Precipitation behavior and properties change of Cu-3Ti-0.5Mg-0.5Sn alloy during two-stage cold rolling and aging treatment

The microstructural evolution of the Cu-3Ti-0.5Mg-0.5Sn alloy after the first and secondary cold rolling combined with aging treatments was investigated using scanning electron microscopy (SEM) and transmission electron microscopy (TEM). In addition, the mechanical properties and electrical conductivity of the designed alloy were tested after different aging times to determine the performance variations of the alloy during the two-step thermomechanical treatment. The results show that after the second cold rolling and aging treatment (Process II), the conductivity and tensile strength of the Cu-3Ti-0.5Mg-0.5Sn alloy were both effectively improved compared with those after the first cold rolling and aging treatment (Process I).

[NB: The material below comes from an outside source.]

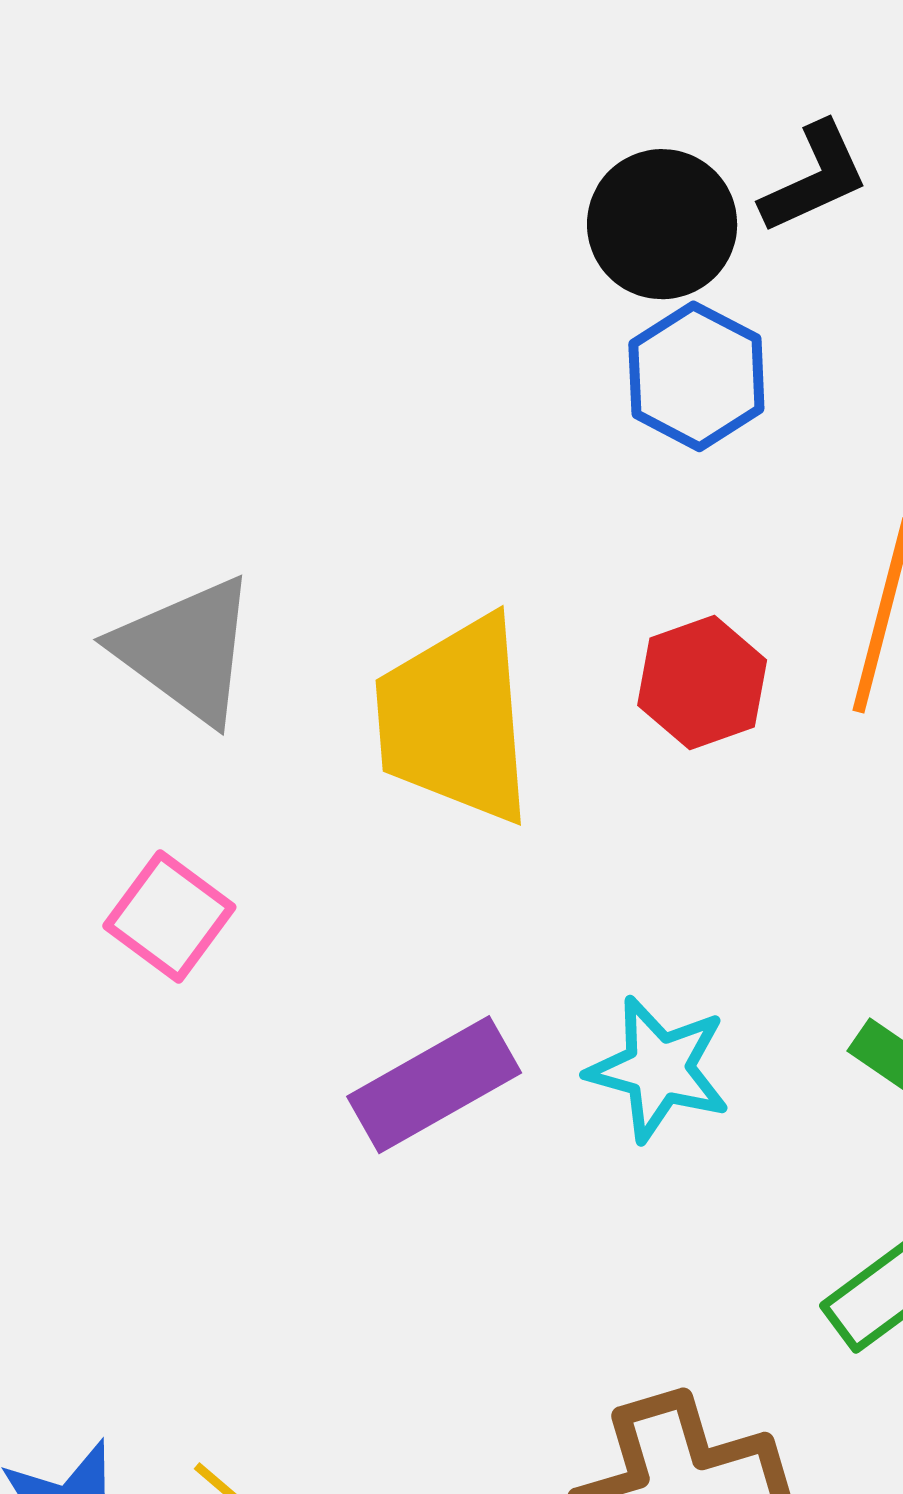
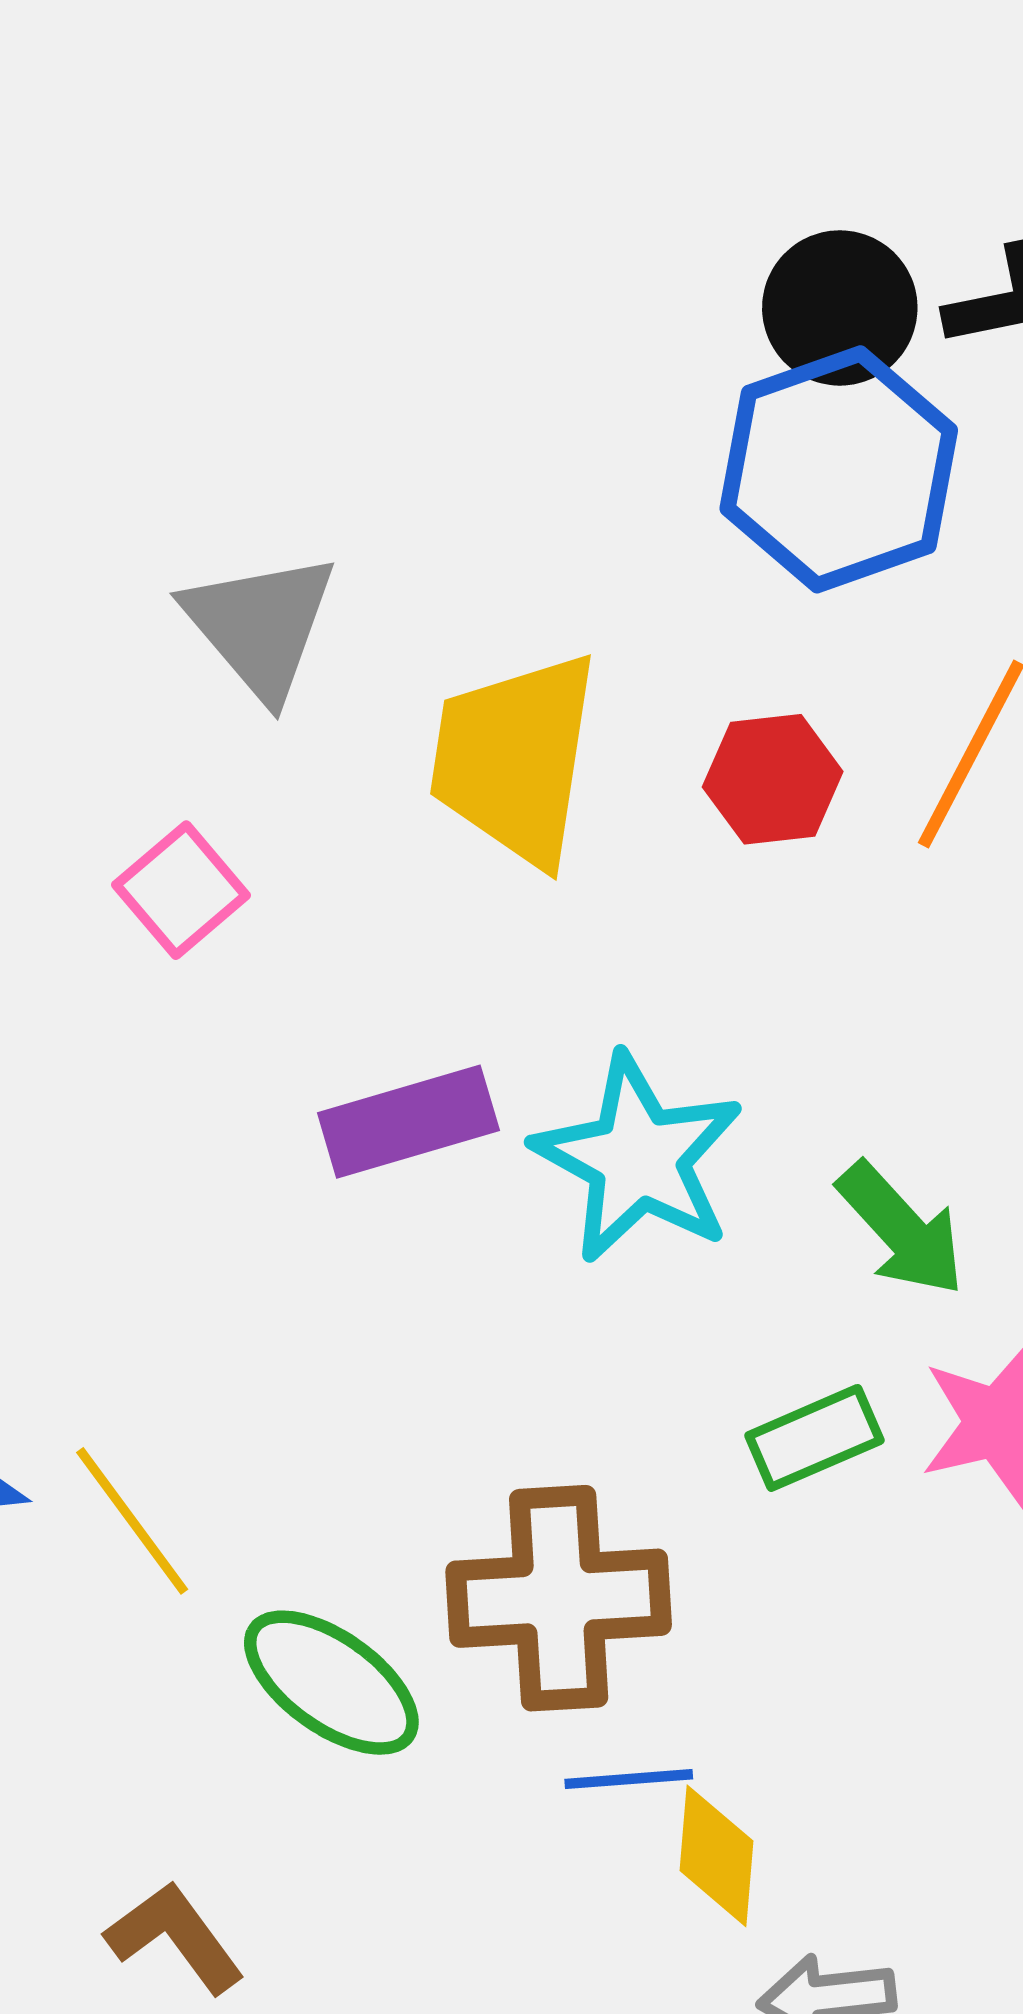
blue hexagon: (696, 376) -> (839, 469), size x1.6
cyan star: (659, 1069) -> (638, 1158), size x1.4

The optimum process was determined to be 60 % cold rolling→aging at 380 °C for 6000 min →60 % cold rolling, followed by aging at 350 °C for 6000 min, resulting in a tensile strength of 1100 MPa and an electrical conductivity of 25.7 %IACS. Ti3Sn intermetallic compounds were formed, which reduced the Ti and Sn contents dissolved in the Cu matrix, thus enhancing the electrical conductivity of the alloy. Long-term, low-temperature aging promoted the formation of nanoscale α-Cu4Ti precipitates and maintained the multiplication of dislocations.